▶ _Required work_
Please restate the data word for word, leaving out no line.
*** Extracted information Section Begins ***
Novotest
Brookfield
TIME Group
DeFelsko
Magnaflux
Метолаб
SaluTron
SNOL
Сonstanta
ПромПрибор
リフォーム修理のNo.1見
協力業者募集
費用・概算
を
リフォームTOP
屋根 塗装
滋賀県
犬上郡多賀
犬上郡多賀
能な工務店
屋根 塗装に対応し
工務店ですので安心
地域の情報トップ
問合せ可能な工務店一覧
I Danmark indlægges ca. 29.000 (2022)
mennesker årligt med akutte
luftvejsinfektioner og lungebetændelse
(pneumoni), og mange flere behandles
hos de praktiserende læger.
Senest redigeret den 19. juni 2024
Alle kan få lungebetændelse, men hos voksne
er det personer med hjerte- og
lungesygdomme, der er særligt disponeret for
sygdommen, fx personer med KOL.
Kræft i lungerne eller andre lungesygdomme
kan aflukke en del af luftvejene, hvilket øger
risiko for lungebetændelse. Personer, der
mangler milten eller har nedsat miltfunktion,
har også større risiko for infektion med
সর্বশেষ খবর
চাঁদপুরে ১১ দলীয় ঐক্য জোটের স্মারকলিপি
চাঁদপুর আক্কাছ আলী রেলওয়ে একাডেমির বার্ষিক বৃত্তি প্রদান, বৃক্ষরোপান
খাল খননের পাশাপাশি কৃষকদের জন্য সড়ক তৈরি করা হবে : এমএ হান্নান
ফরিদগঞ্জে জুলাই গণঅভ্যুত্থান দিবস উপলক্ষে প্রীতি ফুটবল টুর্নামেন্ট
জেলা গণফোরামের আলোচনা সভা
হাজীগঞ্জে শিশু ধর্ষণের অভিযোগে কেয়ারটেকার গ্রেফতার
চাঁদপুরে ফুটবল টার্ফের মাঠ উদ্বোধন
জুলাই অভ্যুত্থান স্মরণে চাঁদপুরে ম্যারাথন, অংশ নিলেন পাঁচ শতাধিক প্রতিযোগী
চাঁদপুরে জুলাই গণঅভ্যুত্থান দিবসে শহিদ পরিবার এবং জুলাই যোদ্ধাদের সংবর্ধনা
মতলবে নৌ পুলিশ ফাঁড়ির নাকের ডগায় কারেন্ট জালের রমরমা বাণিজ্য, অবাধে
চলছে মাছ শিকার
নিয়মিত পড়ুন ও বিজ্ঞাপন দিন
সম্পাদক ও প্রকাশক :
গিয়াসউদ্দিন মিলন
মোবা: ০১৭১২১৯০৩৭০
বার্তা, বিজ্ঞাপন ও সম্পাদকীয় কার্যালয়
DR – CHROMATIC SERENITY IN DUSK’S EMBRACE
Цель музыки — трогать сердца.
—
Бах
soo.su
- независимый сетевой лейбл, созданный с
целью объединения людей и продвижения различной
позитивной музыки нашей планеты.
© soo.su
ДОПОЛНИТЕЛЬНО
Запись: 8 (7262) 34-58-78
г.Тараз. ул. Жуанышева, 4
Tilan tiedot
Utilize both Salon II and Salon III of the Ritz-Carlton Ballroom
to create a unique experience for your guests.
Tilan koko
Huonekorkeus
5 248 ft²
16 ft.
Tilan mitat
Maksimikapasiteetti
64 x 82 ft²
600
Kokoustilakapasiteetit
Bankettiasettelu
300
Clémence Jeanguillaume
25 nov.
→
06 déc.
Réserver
*** Extracted information Section Ends ***
▶ _Solution_
Novotest
Brookfield
TIME Group
DeFelsko
Magnaflux
Метолаб
SaluTron
SNOL
Сonstanta
ПромПрибор
リフォーム修理のNo.1見
協力業者募集
費用・概算
を
リフォームTOP
屋根 塗装
滋賀県
犬上郡多賀
犬上郡多賀
能な工務店
屋根 塗装に対応し
工務店ですので安心
地域の情報トップ
問合せ可能な工務店一覧
I Danmark indlægges ca. 29.000 (2022)
mennesker årligt med akutte
luftvejsinfektioner og lungebetændelse
(pneumoni), og mange flere behandles
hos de praktiserende læger.
Senest redigeret den 19. juni 2024
Alle kan få lungebetændelse, men hos voksne
er det personer med hjerte- og
lungesygdomme, der er særligt disponeret for
sygdommen, fx personer med KOL.
Kræft i lungerne eller andre lungesygdomme
kan aflukke en del af luftvejene, hvilket øger
risiko for lungebetændelse. Personer, der
mangler milten eller har nedsat miltfunktion,
har også større risiko for infektion med
সর্বশেষ খবর
চাঁদপুরে ১১ দলীয় ঐক্য জোটের স্মারকলিপি
চাঁদপুর আক্কাছ আলী রেলওয়ে একাডেমির বার্ষিক বৃত্তি প্রদান, বৃক্ষরোপান
খাল খননের পাশাপাশি কৃষকদের জন্য সড়ক তৈরি করা হবে : এমএ হান্নান
ফরিদগঞ্জে জুলাই গণঅভ্যুত্থান দিবস উপলক্ষে প্রীতি ফুটবল টুর্নামেন্ট
জেলা গণফোরামের আলোচনা সভা
হাজীগঞ্জে শিশু ধর্ষণের অভিযোগে কেয়ারটেকার গ্রেফতার
চাঁদপুরে ফুটবল টার্ফের মাঠ উদ্বোধন
জুলাই অভ্যুত্থান স্মরণে চাঁদপুরে ম্যারাথন, অংশ নিলেন পাঁচ শতাধিক প্রতিযোগী
চাঁদপুরে জুলাই গণঅভ্যুত্থান দিবসে শহিদ পরিবার এবং জুলাই যোদ্ধাদের সংবর্ধনা
মতলবে নৌ পুলিশ ফাঁড়ির নাকের ডগায় কারেন্ট জালের রমরমা বাণিজ্য, অবাধে
চলছে মাছ শিকার
নিয়মিত পড়ুন ও বিজ্ঞাপন দিন
সম্পাদক ও প্রকাশক :
গিয়াসউদ্দিন মিলন
মোবা: ০১৭১২১৯০৩৭০
বার্তা, বিজ্ঞাপন ও সম্পাদকীয় কার্যালয়
DR – CHROMATIC SERENITY IN DUSK’S EMBRACE
Цель музыки — трогать сердца.
—
Бах
soo.su
- независимый сетевой лейбл, созданный с
целью объединения людей и продвижения различной
позитивной музыки нашей планеты.
© soo.su
ДОПОЛНИТЕЛЬНО
Запись: 8 (7262) 34-58-78
г.Тараз. ул. Жуанышева, 4
Tilan tiedot
Utilize both Salon II and Salon III of the Ritz-Carlton Ballroom
to create a unique experience for your guests.
Tilan koko
Huonekorkeus
5 248 ft²
16 ft.
Tilan mitat
Maksimikapasiteetti
64 x 82 ft²
600
Kokoustilakapasiteetit
Bankettiasettelu
300
Clémence Jeanguillaume
25 nov.
→
06 déc.
Réserver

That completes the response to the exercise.